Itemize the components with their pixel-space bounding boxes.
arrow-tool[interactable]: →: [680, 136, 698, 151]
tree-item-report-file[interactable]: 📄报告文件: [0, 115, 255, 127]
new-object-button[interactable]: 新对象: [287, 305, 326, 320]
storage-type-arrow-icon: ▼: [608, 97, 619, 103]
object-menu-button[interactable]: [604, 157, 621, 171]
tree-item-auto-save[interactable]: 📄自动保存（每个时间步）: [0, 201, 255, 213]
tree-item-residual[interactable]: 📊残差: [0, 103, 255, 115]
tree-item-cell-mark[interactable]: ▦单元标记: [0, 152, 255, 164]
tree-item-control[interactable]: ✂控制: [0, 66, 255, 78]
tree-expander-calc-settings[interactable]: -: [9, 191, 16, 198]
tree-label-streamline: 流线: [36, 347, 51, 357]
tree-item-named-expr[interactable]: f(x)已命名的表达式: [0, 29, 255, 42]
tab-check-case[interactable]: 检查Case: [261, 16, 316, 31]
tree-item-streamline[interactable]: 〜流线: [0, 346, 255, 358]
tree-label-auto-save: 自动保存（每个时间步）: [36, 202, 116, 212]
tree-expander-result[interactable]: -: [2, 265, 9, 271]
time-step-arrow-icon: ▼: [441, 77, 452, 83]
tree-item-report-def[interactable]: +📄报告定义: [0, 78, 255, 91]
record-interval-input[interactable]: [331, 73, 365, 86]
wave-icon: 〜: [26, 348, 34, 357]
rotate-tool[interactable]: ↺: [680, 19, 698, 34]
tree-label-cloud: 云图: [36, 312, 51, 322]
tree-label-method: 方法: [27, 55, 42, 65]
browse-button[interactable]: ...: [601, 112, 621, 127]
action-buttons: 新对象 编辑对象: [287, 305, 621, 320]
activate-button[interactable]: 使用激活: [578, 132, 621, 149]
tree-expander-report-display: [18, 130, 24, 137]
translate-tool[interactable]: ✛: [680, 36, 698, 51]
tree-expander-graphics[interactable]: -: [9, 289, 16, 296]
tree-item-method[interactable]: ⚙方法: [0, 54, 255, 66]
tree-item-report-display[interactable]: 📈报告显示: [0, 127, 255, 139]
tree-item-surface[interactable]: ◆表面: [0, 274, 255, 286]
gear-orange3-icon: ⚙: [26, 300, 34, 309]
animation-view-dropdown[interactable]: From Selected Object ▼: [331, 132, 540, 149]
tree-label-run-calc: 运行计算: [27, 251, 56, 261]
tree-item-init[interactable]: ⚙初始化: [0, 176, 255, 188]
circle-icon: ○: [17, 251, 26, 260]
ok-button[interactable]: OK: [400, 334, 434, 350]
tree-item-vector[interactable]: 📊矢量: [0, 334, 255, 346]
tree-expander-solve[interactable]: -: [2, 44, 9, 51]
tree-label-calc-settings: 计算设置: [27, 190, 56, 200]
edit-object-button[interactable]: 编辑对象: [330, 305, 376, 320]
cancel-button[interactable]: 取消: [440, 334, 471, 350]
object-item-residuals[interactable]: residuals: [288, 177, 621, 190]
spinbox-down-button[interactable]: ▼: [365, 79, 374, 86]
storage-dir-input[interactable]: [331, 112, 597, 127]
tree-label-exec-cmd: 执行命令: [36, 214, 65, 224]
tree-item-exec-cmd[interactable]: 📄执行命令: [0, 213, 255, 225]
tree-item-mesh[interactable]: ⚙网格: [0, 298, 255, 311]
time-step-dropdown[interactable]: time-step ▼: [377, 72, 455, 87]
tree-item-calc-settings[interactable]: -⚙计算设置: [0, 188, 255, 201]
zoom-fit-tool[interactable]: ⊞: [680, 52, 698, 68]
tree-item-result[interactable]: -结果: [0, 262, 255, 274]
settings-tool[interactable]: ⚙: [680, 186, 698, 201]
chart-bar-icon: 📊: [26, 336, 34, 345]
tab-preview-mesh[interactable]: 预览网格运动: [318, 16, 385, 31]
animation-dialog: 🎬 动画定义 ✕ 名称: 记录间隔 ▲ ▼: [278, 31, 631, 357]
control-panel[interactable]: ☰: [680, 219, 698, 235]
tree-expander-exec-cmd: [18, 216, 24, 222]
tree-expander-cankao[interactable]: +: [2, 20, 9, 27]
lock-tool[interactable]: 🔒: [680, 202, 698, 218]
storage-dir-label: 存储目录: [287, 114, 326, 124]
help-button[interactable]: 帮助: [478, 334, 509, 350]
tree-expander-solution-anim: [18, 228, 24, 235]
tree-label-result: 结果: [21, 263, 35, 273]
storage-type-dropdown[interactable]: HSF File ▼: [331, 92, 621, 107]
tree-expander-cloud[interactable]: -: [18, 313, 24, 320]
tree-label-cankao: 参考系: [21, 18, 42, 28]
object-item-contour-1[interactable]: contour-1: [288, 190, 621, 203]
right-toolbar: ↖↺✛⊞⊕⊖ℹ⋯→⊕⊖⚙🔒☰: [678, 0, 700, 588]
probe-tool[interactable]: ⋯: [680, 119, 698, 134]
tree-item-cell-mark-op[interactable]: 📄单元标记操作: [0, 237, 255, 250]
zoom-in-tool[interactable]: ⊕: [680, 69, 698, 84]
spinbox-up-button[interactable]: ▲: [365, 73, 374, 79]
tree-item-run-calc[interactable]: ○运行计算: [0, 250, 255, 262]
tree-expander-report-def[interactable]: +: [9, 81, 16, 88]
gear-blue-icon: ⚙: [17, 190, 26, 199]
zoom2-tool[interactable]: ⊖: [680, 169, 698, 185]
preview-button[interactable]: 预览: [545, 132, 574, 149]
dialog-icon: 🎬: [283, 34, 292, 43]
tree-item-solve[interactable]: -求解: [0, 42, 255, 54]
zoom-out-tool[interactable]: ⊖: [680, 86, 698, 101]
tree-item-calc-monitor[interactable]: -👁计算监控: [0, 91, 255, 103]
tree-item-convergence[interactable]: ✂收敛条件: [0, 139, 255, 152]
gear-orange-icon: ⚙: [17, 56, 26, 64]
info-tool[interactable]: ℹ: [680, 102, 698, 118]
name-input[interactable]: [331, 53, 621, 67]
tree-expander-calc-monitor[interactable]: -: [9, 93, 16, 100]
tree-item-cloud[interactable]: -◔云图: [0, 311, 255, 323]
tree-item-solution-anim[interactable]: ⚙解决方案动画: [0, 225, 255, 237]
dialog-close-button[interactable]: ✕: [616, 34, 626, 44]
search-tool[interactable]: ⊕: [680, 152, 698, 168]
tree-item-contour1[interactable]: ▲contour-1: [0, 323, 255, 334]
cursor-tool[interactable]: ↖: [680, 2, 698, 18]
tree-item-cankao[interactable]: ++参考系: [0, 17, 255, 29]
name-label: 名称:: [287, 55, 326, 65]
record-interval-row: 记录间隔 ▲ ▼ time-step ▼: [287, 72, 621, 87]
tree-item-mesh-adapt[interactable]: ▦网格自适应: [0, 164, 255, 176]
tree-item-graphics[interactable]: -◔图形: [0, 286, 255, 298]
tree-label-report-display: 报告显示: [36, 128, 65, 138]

※ ※ ※

» **Description of the task**:
Transcribe the entire listing without a single omission.

» **Completed exercise**:
Itemize the components with their pixel-space bounding boxes.
arrow-tool[interactable]: →: [680, 136, 698, 151]
tree-item-report-file[interactable]: 📄报告文件: [0, 115, 255, 127]
new-object-button[interactable]: 新对象: [287, 305, 326, 320]
storage-type-arrow-icon: ▼: [608, 97, 619, 103]
object-menu-button[interactable]: [604, 157, 621, 171]
tree-item-auto-save[interactable]: 📄自动保存（每个时间步）: [0, 201, 255, 213]
tree-item-residual[interactable]: 📊残差: [0, 103, 255, 115]
tree-item-cell-mark[interactable]: ▦单元标记: [0, 152, 255, 164]
tree-item-control[interactable]: ✂控制: [0, 66, 255, 78]
tree-expander-calc-settings[interactable]: -: [9, 191, 16, 198]
tree-label-streamline: 流线: [36, 347, 51, 357]
tree-item-named-expr[interactable]: f(x)已命名的表达式: [0, 29, 255, 42]
tab-check-case[interactable]: 检查Case: [261, 16, 316, 31]
tree-item-streamline[interactable]: 〜流线: [0, 346, 255, 358]
tree-label-auto-save: 自动保存（每个时间步）: [36, 202, 116, 212]
tree-expander-result[interactable]: -: [2, 265, 9, 271]
time-step-arrow-icon: ▼: [441, 77, 452, 83]
tree-item-report-def[interactable]: +📄报告定义: [0, 78, 255, 91]
record-interval-input[interactable]: [331, 73, 365, 86]
wave-icon: 〜: [26, 348, 34, 357]
rotate-tool[interactable]: ↺: [680, 19, 698, 34]
tree-label-cloud: 云图: [36, 312, 51, 322]
tree-label-method: 方法: [27, 55, 42, 65]
browse-button[interactable]: ...: [601, 112, 621, 127]
action-buttons: 新对象 编辑对象: [287, 305, 621, 320]
activate-button[interactable]: 使用激活: [578, 132, 621, 149]
tree-expander-report-display: [18, 130, 24, 137]
translate-tool[interactable]: ✛: [680, 36, 698, 51]
tree-expander-graphics[interactable]: -: [9, 289, 16, 296]
tree-item-method[interactable]: ⚙方法: [0, 54, 255, 66]
tree-item-report-display[interactable]: 📈报告显示: [0, 127, 255, 139]
tree-item-surface[interactable]: ◆表面: [0, 274, 255, 286]
gear-orange3-icon: ⚙: [26, 300, 34, 309]
animation-view-dropdown[interactable]: From Selected Object ▼: [331, 132, 540, 149]
tree-label-run-calc: 运行计算: [27, 251, 56, 261]
tree-item-init[interactable]: ⚙初始化: [0, 176, 255, 188]
circle-icon: ○: [17, 251, 26, 260]
ok-button[interactable]: OK: [400, 334, 434, 350]
tree-item-vector[interactable]: 📊矢量: [0, 334, 255, 346]
tree-expander-solve[interactable]: -: [2, 44, 9, 51]
tree-label-calc-settings: 计算设置: [27, 190, 56, 200]
edit-object-button[interactable]: 编辑对象: [330, 305, 376, 320]
cancel-button[interactable]: 取消: [440, 334, 471, 350]
object-item-residuals[interactable]: residuals: [288, 177, 621, 190]
spinbox-down-button[interactable]: ▼: [365, 79, 374, 86]
storage-dir-input[interactable]: [331, 112, 597, 127]
tree-label-exec-cmd: 执行命令: [36, 214, 65, 224]
tree-item-exec-cmd[interactable]: 📄执行命令: [0, 213, 255, 225]
tree-item-mesh[interactable]: ⚙网格: [0, 298, 255, 311]
time-step-dropdown[interactable]: time-step ▼: [377, 72, 455, 87]
tree-item-calc-settings[interactable]: -⚙计算设置: [0, 188, 255, 201]
zoom-fit-tool[interactable]: ⊞: [680, 52, 698, 68]
tree-item-result[interactable]: -结果: [0, 262, 255, 274]
settings-tool[interactable]: ⚙: [680, 186, 698, 201]
chart-bar-icon: 📊: [26, 336, 34, 345]
tab-preview-mesh[interactable]: 预览网格运动: [318, 16, 385, 31]
animation-dialog: 🎬 动画定义 ✕ 名称: 记录间隔 ▲ ▼: [278, 31, 631, 357]
control-panel[interactable]: ☰: [680, 219, 698, 235]
tree-expander-exec-cmd: [18, 216, 24, 222]
tree-expander-cankao[interactable]: +: [2, 20, 9, 27]
lock-tool[interactable]: 🔒: [680, 202, 698, 218]
storage-dir-label: 存储目录: [287, 114, 326, 124]
help-button[interactable]: 帮助: [478, 334, 509, 350]
tree-expander-solution-anim: [18, 228, 24, 235]
tree-label-result: 结果: [21, 263, 35, 273]
storage-type-dropdown[interactable]: HSF File ▼: [331, 92, 621, 107]
tree-expander-cloud[interactable]: -: [18, 313, 24, 320]
tree-label-cankao: 参考系: [21, 18, 42, 28]
object-item-contour-1[interactable]: contour-1: [288, 190, 621, 203]
right-toolbar: ↖↺✛⊞⊕⊖ℹ⋯→⊕⊖⚙🔒☰: [678, 0, 700, 588]
probe-tool[interactable]: ⋯: [680, 119, 698, 134]
tree-item-cell-mark-op[interactable]: 📄单元标记操作: [0, 237, 255, 250]
zoom-in-tool[interactable]: ⊕: [680, 69, 698, 84]
spinbox-up-button[interactable]: ▲: [365, 73, 374, 79]
tree-item-run-calc[interactable]: ○运行计算: [0, 250, 255, 262]
tree-expander-report-def[interactable]: +: [9, 81, 16, 88]
gear-blue-icon: ⚙: [17, 190, 26, 199]
zoom2-tool[interactable]: ⊖: [680, 169, 698, 185]
preview-button[interactable]: 预览: [545, 132, 574, 149]
dialog-icon: 🎬: [283, 34, 292, 43]
tree-item-solve[interactable]: -求解: [0, 42, 255, 54]
zoom-out-tool[interactable]: ⊖: [680, 86, 698, 101]
tree-item-calc-monitor[interactable]: -👁计算监控: [0, 91, 255, 103]
tree-item-convergence[interactable]: ✂收敛条件: [0, 139, 255, 152]
gear-orange-icon: ⚙: [17, 56, 26, 64]
info-tool[interactable]: ℹ: [680, 102, 698, 118]
name-input[interactable]: [331, 53, 621, 67]
tree-expander-calc-monitor[interactable]: -: [9, 93, 16, 100]
tree-item-cloud[interactable]: -◔云图: [0, 311, 255, 323]
tree-item-solution-anim[interactable]: ⚙解决方案动画: [0, 225, 255, 237]
dialog-close-button[interactable]: ✕: [616, 34, 626, 44]
search-tool[interactable]: ⊕: [680, 152, 698, 168]
tree-item-contour1[interactable]: ▲contour-1: [0, 323, 255, 334]
cursor-tool[interactable]: ↖: [680, 2, 698, 18]
tree-item-cankao[interactable]: ++参考系: [0, 17, 255, 29]
name-label: 名称:: [287, 55, 326, 65]
record-interval-row: 记录间隔 ▲ ▼ time-step ▼: [287, 72, 621, 87]
tree-item-mesh-adapt[interactable]: ▦网格自适应: [0, 164, 255, 176]
tree-item-graphics[interactable]: -◔图形: [0, 286, 255, 298]
tree-label-report-display: 报告显示: [36, 128, 65, 138]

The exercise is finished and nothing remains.